488. Again, carbonic acid and water have a stronger affinity for atmospheric air than for the other elements of the blood. Consequently, when they are brought into contact with the air in the lungs, the carbonic acid and water leave the other constituents of the blood, and unite with the air. In this way the bluish, or impure blood is relieved of its impurities, and becomes the red, or pure blood, which contains the principles so essential to life. ([Appendix K.])

489. The formation of carbonic acid and water, eliminated from the system through the lungs and skin, is explained by the following theory: In the lungs and upon the skin the oxygen separates from the nitrogen and unites with the blood in the capillary vessels of these organs. The oxygen is conveyed with the blood to the capillary arteries and veins of the different tissues of the system. In these membranes there is a chemical union of the oxygen with the carbon and hydrogen contained in the blood and waste atoms of the system. This combustion, or union of oxygen with carbon and hydrogen, is attended with the disengagement of heat, and the formation of carbonic acid and water. ([Appendix L.])

490. The following experiment will illustrate the passage of fluids through membranes, and the different affinity of gases for each other. Put a mixture of water and alcohol into a phial and leave it uncorked. Both the water and alcohol have a greater affinity for air than for each other. Alcohol has a greater affinity for the air, and will be diffused through it more readily than the water, when there is no intervening obstacle. But tie a piece of bladder over the mouth of the phial, and let it stand a few days,—the water 225 will leave the alcohol, and pass through the membrane. By the aid of this experiment, we shall endeavor to explain the interchange of fluids in the lungs.

488. What is formed when oxygen unites with carbon or hydrogen? 489. Give the theory for the formation of carbonic acid and watery vapor thrown out of the system. 490. Illustrate the passage of fluids through membranes, and the different affinities of gases.

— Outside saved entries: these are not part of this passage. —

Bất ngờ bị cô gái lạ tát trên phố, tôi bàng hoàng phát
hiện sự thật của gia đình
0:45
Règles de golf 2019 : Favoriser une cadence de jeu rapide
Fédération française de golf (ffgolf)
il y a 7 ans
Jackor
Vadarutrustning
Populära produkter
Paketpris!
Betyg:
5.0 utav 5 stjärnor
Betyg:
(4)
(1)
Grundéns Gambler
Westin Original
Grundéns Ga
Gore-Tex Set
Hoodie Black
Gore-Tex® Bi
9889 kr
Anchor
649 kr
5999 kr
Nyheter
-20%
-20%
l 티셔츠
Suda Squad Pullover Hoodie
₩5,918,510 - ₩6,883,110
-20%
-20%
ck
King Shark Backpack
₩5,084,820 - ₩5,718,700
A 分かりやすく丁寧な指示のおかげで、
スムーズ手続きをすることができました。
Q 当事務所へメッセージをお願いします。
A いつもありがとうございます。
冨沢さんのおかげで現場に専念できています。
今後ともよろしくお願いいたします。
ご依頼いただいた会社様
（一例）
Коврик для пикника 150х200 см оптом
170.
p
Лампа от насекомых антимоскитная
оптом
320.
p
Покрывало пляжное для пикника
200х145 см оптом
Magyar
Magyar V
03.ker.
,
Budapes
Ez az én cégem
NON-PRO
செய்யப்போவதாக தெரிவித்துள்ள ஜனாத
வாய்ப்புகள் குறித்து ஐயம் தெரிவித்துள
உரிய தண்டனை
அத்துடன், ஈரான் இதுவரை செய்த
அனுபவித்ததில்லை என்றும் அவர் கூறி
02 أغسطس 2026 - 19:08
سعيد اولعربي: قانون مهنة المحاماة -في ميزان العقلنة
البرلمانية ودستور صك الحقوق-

491. The walls of the air-vesicles, and coats of the blood-vessels, are similar, in their mechanical arrangement, to the membranous bladder in the before described experiment. As the oxygen of the air has greater affinity for blood than for nitrogen, so it permeates the membranes that intervene between the air and blood more readily than the nitrogen. As the carbonic acid and water have a greater affinity for air than for the other elements of the blood, so they will also pass through the walls of the blood-vessels and air-cells more readily than the other elements of the dark-colored blood.

Fig. 98.

Fig. 98. 1, A bronchial tube divided into three branches. 2, 2, 2, Air-cells. 3, Branches of the pulmonary artery, that spread over the air-cells. Through the pulmonary artery the dark, impure blood is carried to the air-cells of the lungs. 4, Branches of the pulmonary vein, that commence at the minute terminations of the pulmonary artery. Through the pulmonary vein the red blood is returned to the heart.

492. As the impure blood is passing in the minute vessels over the air-cells, the oxygen passes through the thin coats of the air-cells and blood-vessels, and unites with the blood. At the same time, the carbonic acid and water leave the blood, and pass through the coats of the blood-vessels and air-cells, and mix with the air in the cells. These are thrown out of the system every time we breathe. This interchange of products produces the change in the color of the blood.